ÇİN’DE BİLE KALİTELİ ÜRÜNLERİN
SATILDIĞI ÇOK SAYIDA MAĞAZA VAR
Dağılmadan önce Sovyetler Birliği’ni ziyaret ettiğinde tekstil adına bir şey bulunmadığına işaret eden Atıcı, Rusya’da refahın artmasıyla birlikte birçok ürünün yüksek fiyata satılabildiğini söyledi. Çin’e yaptığı seyahatte ise halkın yüzde 15’nin gelirinin yüksek olduğunu tespit eden Atıcı, yüksek fiyata tekstil ürünlerinin satıldığını belirterek “Çin’de markalı ürünler satan büyük mağazalar dikkatimizi çekti. Oldukça yüksek fiyata satış yapıyorlardı. Çin’de bile kaliteli ürünlerin satıldığını gördük. Bu yüzden kaliteden asla ödün vermeden markamızı ön plana çıkararak faaliyetlerimize devam ettik. Daha kaliteli ürünler çıkarabilmek için Ar-Ge bölümümüze ağırlık verdik” dedi.

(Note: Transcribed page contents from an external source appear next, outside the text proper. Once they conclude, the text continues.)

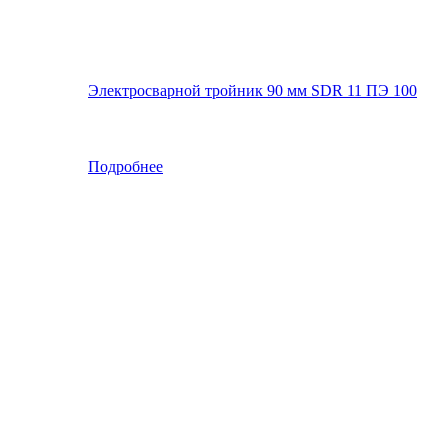
Электросварной тройник 90 мм SDR 11 ПЭ 100
Подробнее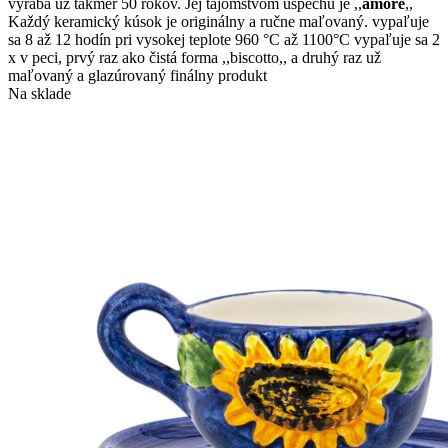
vyrába už takmer 50 rokov. Jej tajomstvom úspechu je ,,
amore
,,
Každý keramický kúsok je originálny a ručne maľovaný. vypaľuje
sa 8 až 12 hodín pri vysokej teplote 960 °C až 1100°C vypaľuje sa 2
x v peci, prvý raz ako čistá forma ,,biscotto,, a druhý raz už
maľovaný a glazúrovaný finálny produkt
Na sklade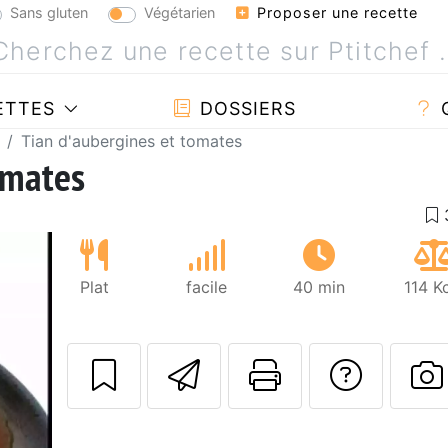
Sans gluten
Végétarien
Proposer une recette
ETTES
DOSSIERS
Tian d'aubergines et tomates
omates
Plat
facile
40 min
114 K
Envoyer cette r
Imprimer c
Poser
P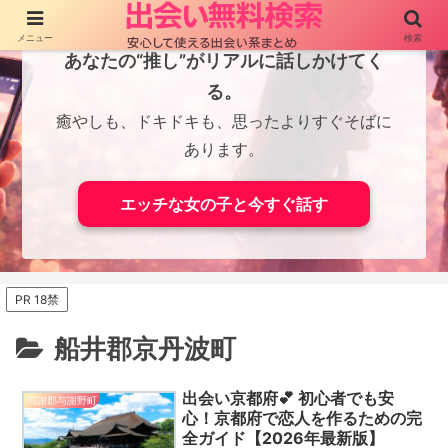
メニュー
検索
あなたの“推し”がリアルに話しかけてく
る。
癒やしも、ドキドキも、思ったよりすぐそばに
あります。
エッチな女の子と今すぐ話す
PR 18禁
船井郡京丹波町
出会い京都府💕 初心者でも安
与謝郡与謝野町
心！京都府で恋人を作るための完
全ガイド【2026年最新版】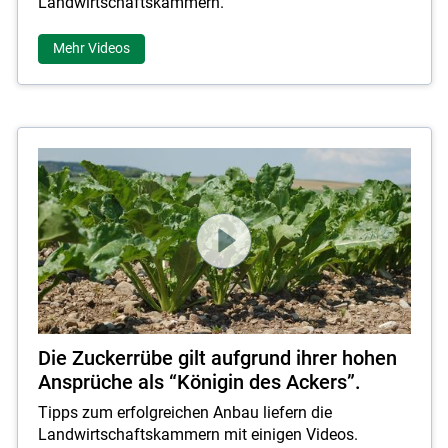
Landwirtschaftskammern.
Mehr Videos
Die Zuckerrübe gilt aufgrund ihrer hohen
Ansprüche als “Königin des Ackers”.
Tipps zum erfolgreichen Anbau liefern die
Landwirtschaftskammern mit einigen Videos.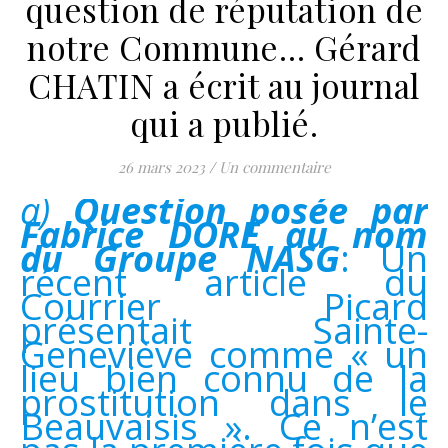
question de réputation de
notre Commune… Gérard
CHATIN a écrit au journal
qui a publié.
26 mars 2023
/
Un commentaire
a) Question posée par
Fabrice DORE au nom
du Groupe NASG
: Un
récent article du
Courrier Picard
présentait Sainte-
Geneviève comme « un
lieu bien connu de la
prostitution dans le
Beauvaisis ». Ce n’est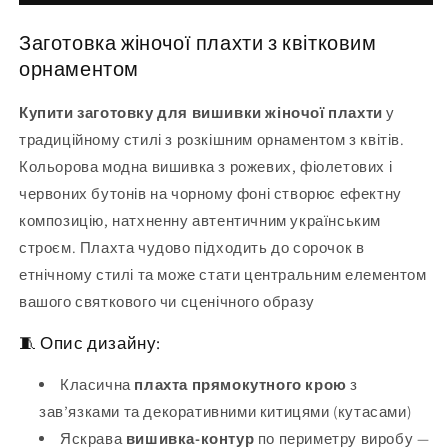
9
жіноча
(заготовка
9
Заготовка жіночої плахти з квітковим
для
(заготовка
вишивання)
для
орнаментом
вишивання)
Купити заготовку для вишивки жіночої плахти
у
традиційному стилі з розкішним орнаментом з квітів.
Кольорова модна вишивка з рожевих, фіолетових і
червоних бутонів на чорному фоні створює ефектну
композицію, натхненну автентичним українським
строєм. Плахта чудово підходить до сорочок в
етнічному стилі та може стати центральним елементом
вашого святкового чи сценічного образу
🧵 Опис дизайну:
Класична
плахта прямокутного крою
з
зав’язками та декоративними китицями (кутасами)
Яскрава
вишивка-контур
по периметру виробу —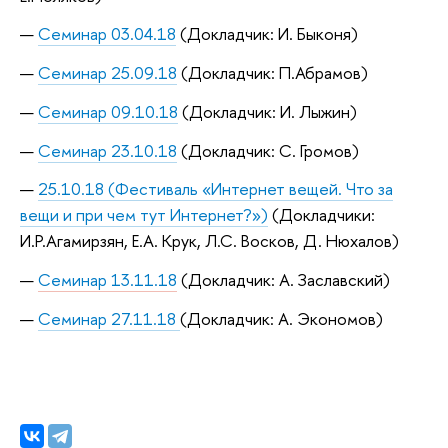
Семинар 03.04.18
(Докладчик: И. Быконя)
Семинар 25.09.18
(Докладчик: П.Абрамов)
Семинар 09.10.18
(Докладчик: И. Лыжин)
Семинар 23.10.18
(Докладчик: С. Громов)
25.10.18 (Фестиваль «Интернет вещей. Что за
вещи и при чем тут Интернет?»)
(Докладчики:
И.Р.Агамирзян, Е.А. Крук, Л.С. Восков, Д. Нюхалов)
Семинар 13.11.18
(Докладчик: А. Заславский)
Семинар 27.11.18
(Докладчик: А. Экономов)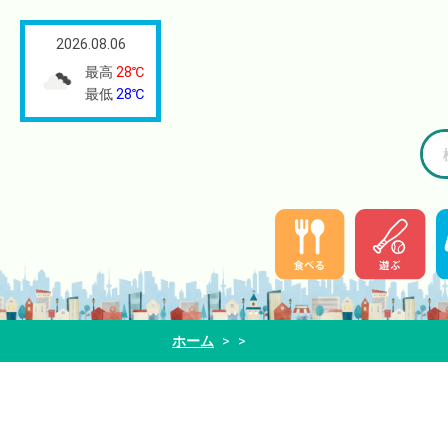
2026.08.06
最高
28℃
最低
28℃
ホーム
>
>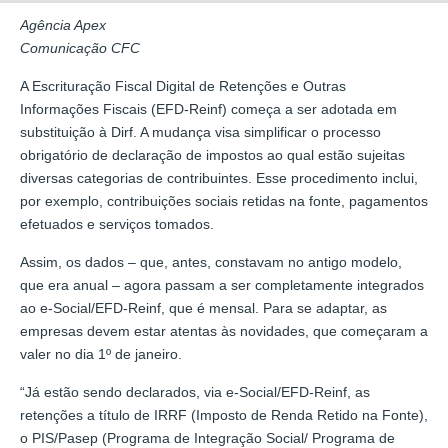
Agência Apex
Comunicação CFC
A Escrituração Fiscal Digital de Retenções e Outras
Informações Fiscais (EFD-Reinf) começa a ser adotada em
substituição à Dirf. A mudança visa simplificar o processo
obrigatório de declaração de impostos ao qual estão sujeitas
diversas categorias de contribuintes. Esse procedimento inclui,
por exemplo, contribuições sociais retidas na fonte, pagamentos
efetuados e serviços tomados.
Assim, os dados – que, antes, constavam no antigo modelo,
que era anual – agora passam a ser completamente integrados
ao e-Social/EFD-Reinf, que é mensal. Para se adaptar, as
empresas devem estar atentas às novidades, que começaram a
valer no dia 1º de janeiro.
“Já estão sendo declarados, via e-Social/EFD-Reinf, as
retenções a título de IRRF (Imposto de Renda Retido na Fonte),
o PIS/Pasep (Programa de Integração Social/ Programa de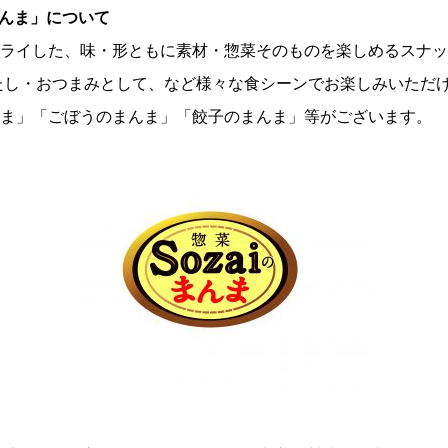
のまんま」について
ライした、味・形ともに素材・惣菜そのものを楽しめるスナック
たし・おつまみとして、など様々な食シーンでお楽しみいただけ
ま」「ごぼうのまんま」「餃子のまんま」等がございます。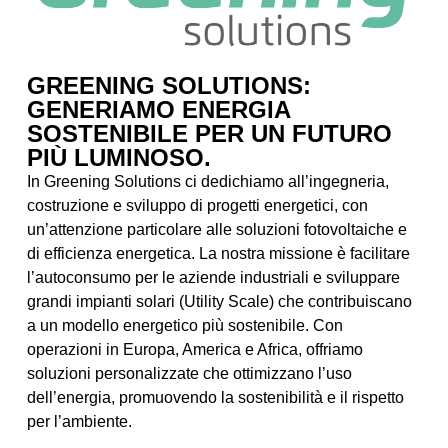
GREENING SOLUTIONS:
GENERIAMO ENERGIA
SOSTENIBILE PER UN FUTURO
PIÙ LUMINOSO.
In Greening Solutions ci dedichiamo all’ingegneria,
costruzione e sviluppo di progetti energetici, con
un’attenzione particolare alle soluzioni fotovoltaiche e
di efficienza energetica. La nostra missione è facilitare
l’autoconsumo per le aziende industriali e sviluppare
grandi impianti solari (Utility Scale) che contribuiscano
a un modello energetico più sostenibile. Con
operazioni in Europa, America e Africa, offriamo
soluzioni personalizzate che ottimizzano l’uso
dell’energia, promuovendo la sostenibilità e il rispetto
per l’ambiente.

ÜRÜNLERDE NASA TEKNOLOJİSİ
Altınbaşak Tekstil, üretiminin yarısından çoğunu ABD, Avrupa ülkeleri ve Rusya’ya ihraç ediyor. Havlu, bornoz, uyku seti, nevresim, yastık, yorgan ve kumaş üreten şirket, Türkiye genelinde satışlarını yüzlerce bayinin katıldığı ağla sağlıyor. 20 bin metrekare kapalı alanda üretim yapan firma bünyesine kattığı Denizli OSB’deki Atılgan Tekstil’de ise uyku seti, yorgan, yastık ve yatar örtüsü üretiyor. Altınbaşak Tekstil daha 2006 ilkbaharında ABD’nin en önemli ev tekstil fuarı olan The New York Home Textile’de en iyi ürün ödülünü aldı. Ödül firmanın Splash- Flashy adını verdiği iki yönü de farklı renkte kullanılan bornoz ve havlulara verildi. Denizli Ticaret Odası tarafından da ödüllendirilen ürün, Amerikan Uzay ve Havacılık Dairesi NASA’nın astronotlar için geliştirdiği uzay elbiselerindeki teknoloji kullanılarak üretildi. Dokunan havlular, daha sonra gümüşle yıkanarak anti-bakteriyel özelliğe kavuştu. Bornoz ve havlu içine yerleştirilen binlerce mikro kapsül ile de serinletici ve deodorant özelliğine kavuştu.  Firma ayrıca aleoverayı ürünlerinde ilk kullanan şirket oldu.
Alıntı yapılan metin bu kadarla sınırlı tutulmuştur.